For the second time in as many weeks I've stumbled across a photo of a debut author (who shall remain nameless) with weird hair. I know that "I don't give a damn" and "I don't own a comb" hair is often fashionable (yes, Kate Moss, I reference your mop) but this isn't the usual clueless-writer-can't-figure-out-a-hairstyle look. This is contrived weird. Deliberate bizarre. Look-at-me strange.
Is this the latest trend in objectifying authors? I never got the memo.
I admit, weird hair is not as extreme as whatever compels someone to tattoo their entire head like a checkboard, or like, ah, I don't even know how to describe it. Maybe I'm too old to keep up with the younger crowd and what they like. I've certainly struggled with my own silly hair issues, so I'm not trying to stomp on anyone's hot pink My Little Pony head.
I guess what perplexes me is why would anyone want to burst onto the Publishing scene while looking like a fugitive from a Tim Burton film?
Maybe weird hair is the new gimmick. Gimmicky author photos have never seemed very dignified to me, though. Those soft-focus Glamour Shot bio photos, which are still quite popular among certain segments of the writing community, really should have been outlawed back in the eighties, along with big hair, single-strand golfball-size pearls and that red lipstick that makes chunky female authors look as if they've been eating their young. Dressing up like a character or in period costume also seems more like an activity for Halloween parties or one of those idiotic writer conference contest things. And if you're not particularly attractive, no amount of judicious lighting, makeup or lens filtering is going to make you look like Cindy Crawford; I speak from experience.
Now for some good examples of what I consider interesting yet still professional-looking author photos: Charlaine Harris, Larissa Ione, Marjorie M. Liu, Robert Ludlum, Stuart MacBride, Nathaniel Philbrick, Martin Cruz Smith, and Carrie Vaughn. Note the absence of weird hair.
Tastes differ, naturally, but to me the simple, natural, full-face or 3/4 profile headshots still seem like the best choice. Ladies, that includes minimal makeup and normal-looking hair styles (and please don't give me grief about employing the word normal. Bizarre is for rock stars. You are not a rock star.) Gentlemen, it's to your benefit to comb the hair, and unless you do the beard or goatee thing, for Pete's sake shave. Also, try one shot with a smile. The squinty-eyed unsmiling broody look many authors believe gives them an enigmatic air actually just makes them look constipated.
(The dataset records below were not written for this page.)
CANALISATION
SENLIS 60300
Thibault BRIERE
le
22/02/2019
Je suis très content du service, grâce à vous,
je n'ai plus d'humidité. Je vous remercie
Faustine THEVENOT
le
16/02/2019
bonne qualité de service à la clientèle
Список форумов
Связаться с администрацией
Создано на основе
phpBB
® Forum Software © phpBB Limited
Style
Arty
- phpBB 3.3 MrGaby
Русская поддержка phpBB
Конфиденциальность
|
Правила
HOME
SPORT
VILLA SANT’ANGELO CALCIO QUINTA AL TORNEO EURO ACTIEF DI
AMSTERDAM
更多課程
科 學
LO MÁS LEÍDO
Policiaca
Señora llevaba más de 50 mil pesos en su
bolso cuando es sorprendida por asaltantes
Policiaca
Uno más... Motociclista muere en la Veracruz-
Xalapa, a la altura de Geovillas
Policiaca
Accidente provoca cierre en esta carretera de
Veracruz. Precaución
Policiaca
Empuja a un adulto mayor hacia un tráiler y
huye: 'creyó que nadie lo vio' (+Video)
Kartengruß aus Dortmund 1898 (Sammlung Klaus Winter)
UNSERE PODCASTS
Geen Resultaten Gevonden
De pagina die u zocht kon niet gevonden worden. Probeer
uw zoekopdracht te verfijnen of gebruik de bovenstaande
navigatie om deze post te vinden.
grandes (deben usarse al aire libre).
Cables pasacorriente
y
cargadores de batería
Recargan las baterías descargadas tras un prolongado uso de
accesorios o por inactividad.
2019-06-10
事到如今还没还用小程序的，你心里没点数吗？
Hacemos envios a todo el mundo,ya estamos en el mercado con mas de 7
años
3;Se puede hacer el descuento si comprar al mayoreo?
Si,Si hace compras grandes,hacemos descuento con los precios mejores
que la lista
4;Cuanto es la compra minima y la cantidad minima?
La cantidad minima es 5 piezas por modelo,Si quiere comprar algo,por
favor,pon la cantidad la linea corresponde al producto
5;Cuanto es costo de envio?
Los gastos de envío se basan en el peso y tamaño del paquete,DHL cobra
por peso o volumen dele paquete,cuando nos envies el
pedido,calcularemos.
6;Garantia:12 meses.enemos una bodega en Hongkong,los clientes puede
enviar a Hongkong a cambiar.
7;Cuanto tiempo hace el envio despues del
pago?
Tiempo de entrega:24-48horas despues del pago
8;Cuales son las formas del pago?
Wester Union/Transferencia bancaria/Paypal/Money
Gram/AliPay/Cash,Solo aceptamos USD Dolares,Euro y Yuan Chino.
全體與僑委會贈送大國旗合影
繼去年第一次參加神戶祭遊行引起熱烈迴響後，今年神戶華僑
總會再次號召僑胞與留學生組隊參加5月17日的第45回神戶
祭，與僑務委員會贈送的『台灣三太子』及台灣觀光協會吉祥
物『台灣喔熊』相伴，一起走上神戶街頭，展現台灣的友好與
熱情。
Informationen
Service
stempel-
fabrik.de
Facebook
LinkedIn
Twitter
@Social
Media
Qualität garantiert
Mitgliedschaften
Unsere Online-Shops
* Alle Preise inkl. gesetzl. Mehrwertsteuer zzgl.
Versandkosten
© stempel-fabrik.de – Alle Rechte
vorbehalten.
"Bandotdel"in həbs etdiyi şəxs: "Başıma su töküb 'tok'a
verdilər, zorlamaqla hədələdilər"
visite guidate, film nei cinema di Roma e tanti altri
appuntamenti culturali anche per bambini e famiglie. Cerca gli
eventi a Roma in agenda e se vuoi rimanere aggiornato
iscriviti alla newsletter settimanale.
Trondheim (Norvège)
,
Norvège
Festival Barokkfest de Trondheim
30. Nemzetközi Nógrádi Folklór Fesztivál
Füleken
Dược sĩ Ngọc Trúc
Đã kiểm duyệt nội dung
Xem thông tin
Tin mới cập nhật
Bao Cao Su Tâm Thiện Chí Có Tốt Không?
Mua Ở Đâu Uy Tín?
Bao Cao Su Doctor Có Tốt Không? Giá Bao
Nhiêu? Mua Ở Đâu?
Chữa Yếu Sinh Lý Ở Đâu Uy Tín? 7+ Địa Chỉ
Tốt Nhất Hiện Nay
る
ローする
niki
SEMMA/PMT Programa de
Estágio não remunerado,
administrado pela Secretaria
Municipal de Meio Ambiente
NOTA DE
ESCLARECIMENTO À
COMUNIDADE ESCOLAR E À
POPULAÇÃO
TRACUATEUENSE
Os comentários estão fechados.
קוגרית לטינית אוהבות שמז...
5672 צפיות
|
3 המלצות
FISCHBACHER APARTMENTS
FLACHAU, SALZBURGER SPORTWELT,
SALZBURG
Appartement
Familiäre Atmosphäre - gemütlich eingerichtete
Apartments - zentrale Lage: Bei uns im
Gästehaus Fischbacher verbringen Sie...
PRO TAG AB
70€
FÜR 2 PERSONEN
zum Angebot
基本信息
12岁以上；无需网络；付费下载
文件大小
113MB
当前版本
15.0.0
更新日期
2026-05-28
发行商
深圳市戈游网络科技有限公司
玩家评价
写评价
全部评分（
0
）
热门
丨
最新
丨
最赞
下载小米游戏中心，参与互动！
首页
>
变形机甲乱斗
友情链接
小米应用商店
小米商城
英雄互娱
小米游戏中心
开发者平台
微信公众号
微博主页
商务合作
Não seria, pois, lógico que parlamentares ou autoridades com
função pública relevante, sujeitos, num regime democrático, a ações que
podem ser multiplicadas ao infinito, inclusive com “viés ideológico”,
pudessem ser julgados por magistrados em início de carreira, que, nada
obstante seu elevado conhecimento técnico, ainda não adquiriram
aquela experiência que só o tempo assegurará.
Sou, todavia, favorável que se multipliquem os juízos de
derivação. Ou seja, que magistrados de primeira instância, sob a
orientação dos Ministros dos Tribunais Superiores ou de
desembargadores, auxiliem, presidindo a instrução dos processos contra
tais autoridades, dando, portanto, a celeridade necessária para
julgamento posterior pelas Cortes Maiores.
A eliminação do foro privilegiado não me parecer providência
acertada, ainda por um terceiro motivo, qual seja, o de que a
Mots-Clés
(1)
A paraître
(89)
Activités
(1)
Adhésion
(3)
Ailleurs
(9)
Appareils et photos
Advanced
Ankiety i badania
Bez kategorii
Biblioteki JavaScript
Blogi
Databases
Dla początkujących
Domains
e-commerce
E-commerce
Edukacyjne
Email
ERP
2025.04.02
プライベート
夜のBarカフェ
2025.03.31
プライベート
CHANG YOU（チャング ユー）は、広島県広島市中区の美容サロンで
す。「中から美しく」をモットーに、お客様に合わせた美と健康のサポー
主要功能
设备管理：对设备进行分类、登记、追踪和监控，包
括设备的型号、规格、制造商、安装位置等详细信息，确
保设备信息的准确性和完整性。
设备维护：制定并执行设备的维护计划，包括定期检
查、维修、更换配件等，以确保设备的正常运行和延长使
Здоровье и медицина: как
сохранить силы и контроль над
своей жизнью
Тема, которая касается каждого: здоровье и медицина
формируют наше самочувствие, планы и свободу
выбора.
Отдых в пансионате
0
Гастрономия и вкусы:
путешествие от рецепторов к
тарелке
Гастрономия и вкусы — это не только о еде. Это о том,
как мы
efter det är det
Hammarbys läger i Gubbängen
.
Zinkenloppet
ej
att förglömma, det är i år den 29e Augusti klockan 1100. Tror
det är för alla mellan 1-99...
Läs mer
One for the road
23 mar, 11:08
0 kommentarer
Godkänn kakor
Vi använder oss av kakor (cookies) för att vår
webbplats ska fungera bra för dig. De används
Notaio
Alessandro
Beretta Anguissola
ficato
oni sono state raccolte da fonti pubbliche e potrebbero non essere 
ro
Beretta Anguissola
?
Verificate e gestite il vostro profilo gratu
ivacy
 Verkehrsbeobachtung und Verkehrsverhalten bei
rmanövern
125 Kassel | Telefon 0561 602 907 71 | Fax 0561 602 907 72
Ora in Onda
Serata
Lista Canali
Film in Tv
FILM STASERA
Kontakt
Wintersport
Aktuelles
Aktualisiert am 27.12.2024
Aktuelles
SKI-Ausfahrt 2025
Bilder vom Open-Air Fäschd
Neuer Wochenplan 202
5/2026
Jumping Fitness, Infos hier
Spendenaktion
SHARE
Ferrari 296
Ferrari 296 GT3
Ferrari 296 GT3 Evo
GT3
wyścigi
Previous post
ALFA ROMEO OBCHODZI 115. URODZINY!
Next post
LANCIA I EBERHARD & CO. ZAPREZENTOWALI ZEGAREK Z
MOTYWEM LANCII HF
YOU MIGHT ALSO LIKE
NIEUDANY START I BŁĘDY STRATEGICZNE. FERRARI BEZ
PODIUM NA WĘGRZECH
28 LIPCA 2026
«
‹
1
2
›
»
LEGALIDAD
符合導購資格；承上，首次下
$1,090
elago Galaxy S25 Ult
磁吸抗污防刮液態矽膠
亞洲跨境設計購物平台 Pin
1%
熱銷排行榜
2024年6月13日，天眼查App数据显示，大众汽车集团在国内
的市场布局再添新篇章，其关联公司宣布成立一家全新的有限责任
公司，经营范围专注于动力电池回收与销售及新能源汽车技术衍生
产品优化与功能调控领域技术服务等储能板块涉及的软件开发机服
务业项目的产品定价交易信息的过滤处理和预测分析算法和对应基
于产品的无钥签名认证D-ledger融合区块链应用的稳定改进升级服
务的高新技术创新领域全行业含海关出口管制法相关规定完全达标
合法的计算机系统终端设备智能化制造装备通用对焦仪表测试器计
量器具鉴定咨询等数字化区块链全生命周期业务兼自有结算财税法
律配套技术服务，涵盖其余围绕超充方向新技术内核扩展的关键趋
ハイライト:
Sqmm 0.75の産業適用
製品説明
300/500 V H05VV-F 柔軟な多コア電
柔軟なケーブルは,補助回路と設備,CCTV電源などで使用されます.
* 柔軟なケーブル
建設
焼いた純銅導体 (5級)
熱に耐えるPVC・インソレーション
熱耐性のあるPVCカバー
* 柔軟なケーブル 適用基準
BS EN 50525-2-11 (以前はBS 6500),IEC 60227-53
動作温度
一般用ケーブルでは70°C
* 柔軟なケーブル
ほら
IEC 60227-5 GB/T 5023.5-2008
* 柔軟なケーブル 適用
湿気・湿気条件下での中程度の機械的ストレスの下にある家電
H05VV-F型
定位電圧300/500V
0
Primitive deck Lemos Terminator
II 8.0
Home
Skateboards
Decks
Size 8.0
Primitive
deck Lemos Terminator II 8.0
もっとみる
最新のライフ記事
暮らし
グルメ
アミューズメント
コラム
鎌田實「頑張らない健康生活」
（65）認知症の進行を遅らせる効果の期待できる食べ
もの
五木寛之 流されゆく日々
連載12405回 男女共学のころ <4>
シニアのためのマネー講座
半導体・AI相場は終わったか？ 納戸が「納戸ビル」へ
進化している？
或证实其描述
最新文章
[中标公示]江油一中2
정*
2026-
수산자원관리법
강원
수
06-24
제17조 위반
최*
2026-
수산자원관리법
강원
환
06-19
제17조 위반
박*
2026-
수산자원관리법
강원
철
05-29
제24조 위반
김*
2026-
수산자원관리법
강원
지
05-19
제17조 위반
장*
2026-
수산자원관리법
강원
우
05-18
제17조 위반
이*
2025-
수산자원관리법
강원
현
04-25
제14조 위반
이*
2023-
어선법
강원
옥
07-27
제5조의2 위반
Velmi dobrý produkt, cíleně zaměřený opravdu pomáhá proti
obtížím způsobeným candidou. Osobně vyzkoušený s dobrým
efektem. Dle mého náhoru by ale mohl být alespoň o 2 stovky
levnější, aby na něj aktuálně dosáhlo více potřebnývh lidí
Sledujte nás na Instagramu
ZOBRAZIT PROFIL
Finally, I was skimming through some acting sites for advice on how to take a decent professional headshot, and the same advice kept popping up: get a good night's sleep before you take your photos, put on clothing that doesn't have a trendy look (which quickly becomes dated) or busy patterns (they distract the eye), avoid wearing big/chunky jewelry, and use shades of makeup that are natural and/or flattering to your coloring. Talk to your photographer about the kind of look you want and any judicious retouching you might need (dark circles under the eyes were mentioned most often in regard to touchups.)